The Colgate-Palmolive Company has generously provided funding for trainees from underrepresented minority groups to conduct 10 week summer research projects focused on pigment cell biology. This is the third year that the PASPCR has received funding for this amazing program. Here are the 2023 interns and their PASPCR supervisors! 

 

Emilio, Tharun and Sudeshna, we hope you have a successful and rewarding summer!

Student looking through a microscope

Emilio Sanchez

PASPCR supervisor: Cynthia Cooper

Intern:
Emilio Sanchez

Emilio Sanchez is a rising senior at Camas High School in Washington state, in the MST Magnet program. He is interning in a lab to gain insight into the amazing world of biology research and inform his future career goals. He is interested in the medical field, either as a researcher or as a physician. In his free time, Emilio likes to walk around the Round Lake trails with his friends and read books by R. Buckminster Fuller. Emilio also enjoys playing in his backyard with his four Chihuahua Wiener dogs, bodybuilding at Gold’s Gym, and watching movies with his family. Emilio is working with Dr. Cynthia Cooper.

Young man dressed in a tuxedo with a white flower corsage

Tharun Potluri

PASPCR supervisor:
Bonnie Carney

Intern:
Tharun Potluri

Tharun Potluri is going into his third year at Georgetown University, in Washington D.C. This summer, he is interning at the Firefighters’ Burn and Surgical Research Lab where he assists in research on burn-induced epidermal dyspigmentation and the dysregulation of pigment cell function as a result of soft tissue trauma, with Dr. Bonnie Carney. Outside of the lab, he loves running, playing the drums, volunteering as an EMT, and enjoying the outdoors. His career interests lie in medicine, specifically in the field of burn surgery and acute trauma.

Wind blown young woman on an overlook

Sudeshna Uppalapati

PASPCR supervisor:
Sun (Coco) Yang

Intern:
Sudeshna Uppalapati

Sudeshna Uppalapati is going into her second year at Chapman University in California. She is majoring in Applied Human Physiology and would like to become a surgeon after finishing university. She is interning to gain insight into drug development and nurture her excitement in research. Outside school and research, Sudeshna enjoys being outdoors, whether playing sports or hiking and camping. She is working with Dr. Sun “Coco” Yang.
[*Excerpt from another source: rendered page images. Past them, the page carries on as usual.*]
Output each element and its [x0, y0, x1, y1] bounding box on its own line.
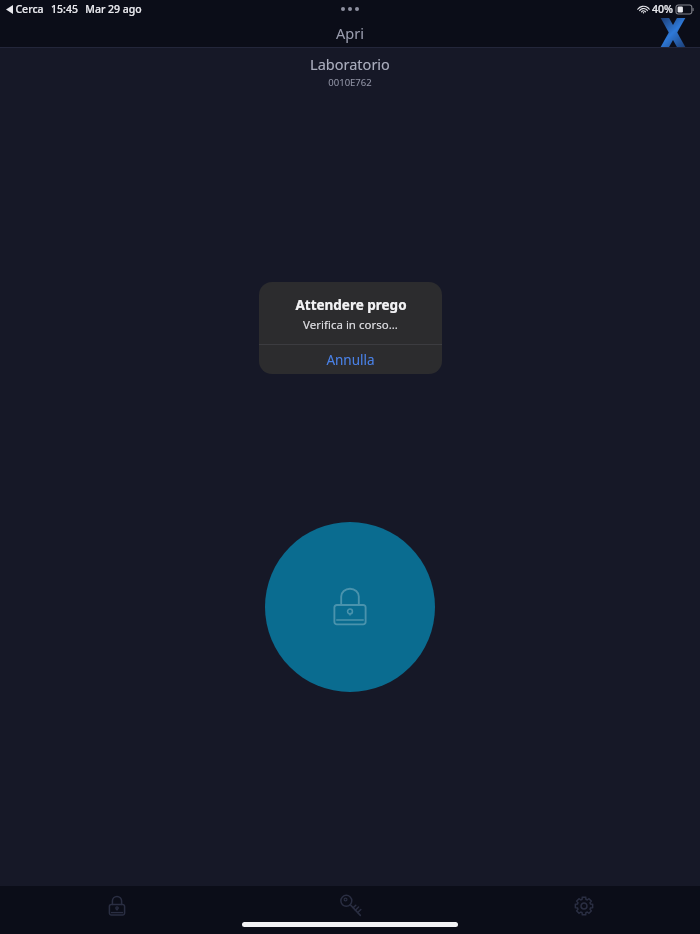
- staticText: 15:45: [51, 2, 78, 16]
- staticText: 0010E762: [328, 76, 372, 89]
- staticText: Verifica in corso...: [303, 317, 398, 333]
- staticText: Cerca: [15, 2, 44, 16]
- button[interactable]: Apri serratura: [265, 522, 435, 692]
- staticText: Laboratorio: [310, 54, 390, 74]
- button[interactable]: Logo: [658, 18, 688, 47]
- staticText: 40%: [652, 2, 673, 16]
- staticText: Apri: [336, 23, 364, 43]
- staticText: Mar 29 ago: [85, 2, 142, 16]
- button[interactable]: Serrature: [0, 886, 234, 926]
- button[interactable]: Annulla: [259, 345, 442, 374]
- staticText: Annulla: [326, 351, 375, 369]
- staticText: Attendere prego: [295, 296, 407, 314]
- button[interactable]: Impostazioni: [467, 886, 700, 926]
- button[interactable]: Chiavi: [234, 886, 467, 926]
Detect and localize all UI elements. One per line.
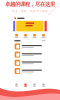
staticText: 专业 · 系统 · 高效学习体验 <box>12 9 48 13</box>
staticText: 卓越的课程，尽在这里 <box>5 1 55 8</box>
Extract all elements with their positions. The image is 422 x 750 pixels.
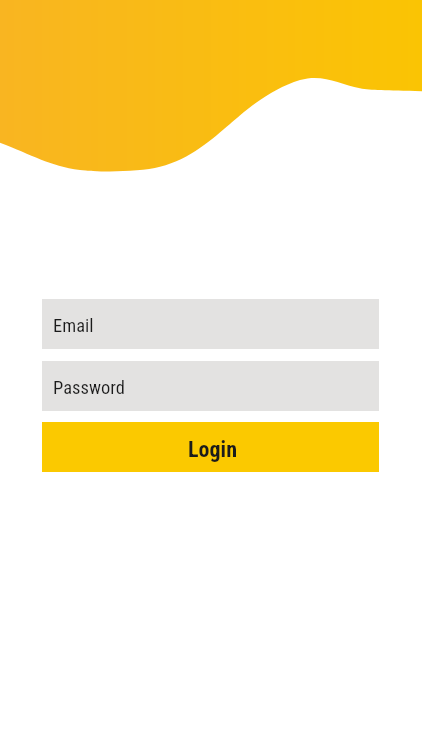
staticText: Email [53,315,94,337]
staticText: Password [53,377,125,399]
button[interactable]: Login [42,422,379,472]
button[interactable]: Password [42,361,379,411]
button[interactable]: Email [42,299,379,349]
staticText: Login [188,437,237,463]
Updates on their research projects:

Tharun Potluri and Bonnie C. Carney

Burn wounds can result in the development of hypertrophic scar (HTS). A problematic characteristic of HTS is dyschromia, which is often distressing to patients and has been shown to impact the quality of life. There are currently no viable, non-surgical treatment methods for dyschromia, and the mechanisms underlying it are not well understood. We aimed to test if the fibrotic microenvironment of the dermis plays a contributing role in the development of epidermal dyschromia. To do this, we focused on reproducing a previously published model of bleomycin-induced dermal fibrosis. To add to the replicability of previous findings and at the same time to establish a reliable model to serve as a basis for understanding post-burn dyschromia development. We treated C57BL/6 mice with intradermal injections of three varying doses of bleomycin for two weeks, followed by histological and molecular analyses of collected specimens. We were able to assess the adequacy of dermal fibrosis development. We demonstrated evidence of hair follicle obliteration, dermal thickening, and other characteristics of fibrotic architecture within all three bleomycin-treated groups, but most profoundly in the high-dose of bleomycin group. However, qRT-PCR data did not reveal any significant trends in the differential expression of genes of interest. In future work, additional qRT-PCR analysis, immunofluorescence visualization, and other molecular assays will be conducted to obtain further molecular confirmation of bleomycin-induced dermal fibrosis. These additional data may provide rational basis in the relationship between dermal fibrosis and epidermal dyschromia.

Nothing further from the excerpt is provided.